This is a translation in English of Yugui's blog written in Japanese.


Dec. 14th, 2006

Compare Ruby Callable Objects, Part 1



Ruby has various callable objects, Method, UnboundMethod and Proc.

Continuation is slightly different, but pretty close as the object which remembers execution context.

In "The Ruby Way", author says that it's not surprisingly. But I was surprised.

Also they have slightly different behaviors. There ain't no justice. It might be handy, though.


This time I'd like to look at a brief overview.



Normal method

We usually define a method with def keyword.


class C
  def greeting(arg)
    puts "C#greeting reveived #{arg}"
  end

  def iterator
    yield 'iterator 1st'
    yield 'iterator 2nd'
    yield 'iterator 3rd'
  end

  local = 1
  def ref_local
    puts local
  end
end

obj = C.new

# We can call it normally.
obj.greeting 1     # => C#greeting received 1

# Ruby checks number of arguments.
obj.greeting 1, 2
  # => ArgumentError: wrong number of arguments (2 for 1)

# Ruby can call a method with a block. Good feature. Pretty good!
obj.iterator do |item|
  puts item
end
  # => iterator 1st
  #    iterator 2nd
  #    iterator 3rd


# We can not access local variables outside of def block.
# In JavaScript, we can. So, not a good feeling.
obj.ref_local
  # => NameError: undefined local variable or method 'local' for #<C:0x5e1b8>

Method Object

Ruby's method is able to become an object. That is called Method object which represents a callable object.
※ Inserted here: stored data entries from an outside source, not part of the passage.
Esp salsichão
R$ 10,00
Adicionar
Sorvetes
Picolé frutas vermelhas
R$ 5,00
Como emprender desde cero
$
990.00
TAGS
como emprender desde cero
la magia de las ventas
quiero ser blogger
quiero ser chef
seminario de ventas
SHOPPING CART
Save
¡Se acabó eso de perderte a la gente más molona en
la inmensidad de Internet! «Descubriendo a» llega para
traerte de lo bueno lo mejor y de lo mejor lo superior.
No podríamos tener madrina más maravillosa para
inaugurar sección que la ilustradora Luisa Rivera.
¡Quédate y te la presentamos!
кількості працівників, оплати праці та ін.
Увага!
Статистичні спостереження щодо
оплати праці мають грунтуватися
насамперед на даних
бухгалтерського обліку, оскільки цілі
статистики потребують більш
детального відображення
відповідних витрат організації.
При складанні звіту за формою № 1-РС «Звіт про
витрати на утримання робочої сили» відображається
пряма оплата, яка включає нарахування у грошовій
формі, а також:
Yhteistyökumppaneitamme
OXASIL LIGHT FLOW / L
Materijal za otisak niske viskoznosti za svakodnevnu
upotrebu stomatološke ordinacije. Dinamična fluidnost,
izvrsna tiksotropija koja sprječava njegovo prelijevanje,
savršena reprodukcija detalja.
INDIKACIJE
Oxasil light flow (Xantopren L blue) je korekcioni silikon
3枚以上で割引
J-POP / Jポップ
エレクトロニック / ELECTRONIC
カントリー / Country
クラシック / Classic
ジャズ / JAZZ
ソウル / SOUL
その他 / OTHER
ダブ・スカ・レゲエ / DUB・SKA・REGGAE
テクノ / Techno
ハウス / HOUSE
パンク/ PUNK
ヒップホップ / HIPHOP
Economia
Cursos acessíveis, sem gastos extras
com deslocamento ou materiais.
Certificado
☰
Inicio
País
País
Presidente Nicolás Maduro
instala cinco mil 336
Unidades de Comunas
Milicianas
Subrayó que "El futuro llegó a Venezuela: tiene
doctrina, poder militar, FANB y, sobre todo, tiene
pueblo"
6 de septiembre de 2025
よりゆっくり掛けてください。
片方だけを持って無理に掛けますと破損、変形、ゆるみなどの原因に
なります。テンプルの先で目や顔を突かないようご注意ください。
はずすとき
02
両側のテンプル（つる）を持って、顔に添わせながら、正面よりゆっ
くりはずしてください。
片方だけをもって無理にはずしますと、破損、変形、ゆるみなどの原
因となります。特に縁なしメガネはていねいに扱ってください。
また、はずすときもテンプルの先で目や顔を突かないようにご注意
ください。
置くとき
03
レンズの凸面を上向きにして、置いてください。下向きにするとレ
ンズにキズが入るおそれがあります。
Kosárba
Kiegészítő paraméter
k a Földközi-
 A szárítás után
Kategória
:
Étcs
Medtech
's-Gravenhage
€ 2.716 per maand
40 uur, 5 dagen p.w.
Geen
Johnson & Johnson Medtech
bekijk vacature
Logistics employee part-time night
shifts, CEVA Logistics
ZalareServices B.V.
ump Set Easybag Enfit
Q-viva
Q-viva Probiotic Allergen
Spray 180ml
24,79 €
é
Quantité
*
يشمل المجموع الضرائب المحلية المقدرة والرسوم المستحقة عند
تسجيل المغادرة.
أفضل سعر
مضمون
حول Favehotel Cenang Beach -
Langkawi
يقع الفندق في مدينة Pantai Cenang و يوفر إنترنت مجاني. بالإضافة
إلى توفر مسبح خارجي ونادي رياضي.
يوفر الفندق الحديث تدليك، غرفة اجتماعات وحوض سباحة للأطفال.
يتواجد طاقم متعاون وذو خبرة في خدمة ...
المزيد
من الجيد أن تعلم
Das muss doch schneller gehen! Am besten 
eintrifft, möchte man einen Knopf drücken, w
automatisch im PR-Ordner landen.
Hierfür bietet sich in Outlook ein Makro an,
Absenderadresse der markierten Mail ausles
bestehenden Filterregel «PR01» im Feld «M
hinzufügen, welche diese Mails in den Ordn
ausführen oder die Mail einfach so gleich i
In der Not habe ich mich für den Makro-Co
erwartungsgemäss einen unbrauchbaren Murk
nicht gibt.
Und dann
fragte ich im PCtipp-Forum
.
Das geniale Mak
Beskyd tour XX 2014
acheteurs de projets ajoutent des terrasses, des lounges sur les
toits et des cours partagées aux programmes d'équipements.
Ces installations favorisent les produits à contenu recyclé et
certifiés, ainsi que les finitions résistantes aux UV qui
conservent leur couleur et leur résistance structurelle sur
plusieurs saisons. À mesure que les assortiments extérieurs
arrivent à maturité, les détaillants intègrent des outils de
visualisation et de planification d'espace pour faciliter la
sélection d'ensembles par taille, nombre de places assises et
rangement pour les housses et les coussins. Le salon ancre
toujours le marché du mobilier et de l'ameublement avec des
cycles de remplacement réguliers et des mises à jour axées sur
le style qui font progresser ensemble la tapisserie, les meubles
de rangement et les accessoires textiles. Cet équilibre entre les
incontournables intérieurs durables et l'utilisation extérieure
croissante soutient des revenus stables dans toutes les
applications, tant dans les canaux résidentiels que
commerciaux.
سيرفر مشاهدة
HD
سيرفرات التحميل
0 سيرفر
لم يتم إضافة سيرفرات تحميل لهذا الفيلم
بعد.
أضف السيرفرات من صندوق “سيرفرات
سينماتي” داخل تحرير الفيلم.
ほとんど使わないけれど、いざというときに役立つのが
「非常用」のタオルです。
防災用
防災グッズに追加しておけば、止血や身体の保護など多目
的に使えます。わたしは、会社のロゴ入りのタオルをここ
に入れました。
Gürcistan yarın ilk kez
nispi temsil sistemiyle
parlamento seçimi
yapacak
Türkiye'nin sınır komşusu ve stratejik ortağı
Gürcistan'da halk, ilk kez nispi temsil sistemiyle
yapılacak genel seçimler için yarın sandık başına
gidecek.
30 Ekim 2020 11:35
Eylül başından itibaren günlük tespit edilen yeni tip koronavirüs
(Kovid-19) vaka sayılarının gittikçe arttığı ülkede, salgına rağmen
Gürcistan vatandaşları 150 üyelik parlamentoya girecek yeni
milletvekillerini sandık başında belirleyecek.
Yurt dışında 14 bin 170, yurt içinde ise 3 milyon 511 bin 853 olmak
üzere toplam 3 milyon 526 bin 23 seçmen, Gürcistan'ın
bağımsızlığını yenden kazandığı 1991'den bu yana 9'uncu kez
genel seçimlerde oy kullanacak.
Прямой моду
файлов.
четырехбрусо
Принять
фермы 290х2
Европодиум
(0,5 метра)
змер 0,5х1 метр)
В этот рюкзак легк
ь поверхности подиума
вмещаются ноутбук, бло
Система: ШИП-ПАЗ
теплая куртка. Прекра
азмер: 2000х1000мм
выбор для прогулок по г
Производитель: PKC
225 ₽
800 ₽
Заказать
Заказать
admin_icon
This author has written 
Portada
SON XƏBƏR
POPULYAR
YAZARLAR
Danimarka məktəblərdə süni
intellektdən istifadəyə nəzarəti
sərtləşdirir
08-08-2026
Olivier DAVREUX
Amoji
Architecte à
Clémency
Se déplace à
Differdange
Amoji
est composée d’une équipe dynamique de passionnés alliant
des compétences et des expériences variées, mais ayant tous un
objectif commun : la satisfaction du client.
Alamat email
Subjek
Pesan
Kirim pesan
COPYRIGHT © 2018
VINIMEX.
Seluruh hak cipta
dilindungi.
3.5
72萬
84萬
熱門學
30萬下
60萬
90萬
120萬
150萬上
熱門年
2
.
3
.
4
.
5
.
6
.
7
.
Method objects are created by Object#method method. It is invoked with a method name in string or symbol as an argument.


greeting = obj.method(:greeting)

We can call methods without parentheses. But that is the reason it's impossible to write obj.greeting to creat Method object as like as in JavaScript or Python.

There is no natural way to represent Method object. That is one of the reasons Ruby's methods are not first-class objects.

We can not use greeting as same as a normal method. This greeting is a local variable. But Ruby looks for the method name in the name space for methods. Then it occurs NoMethodError.

In Ruby, variables and methods don't share the same name space.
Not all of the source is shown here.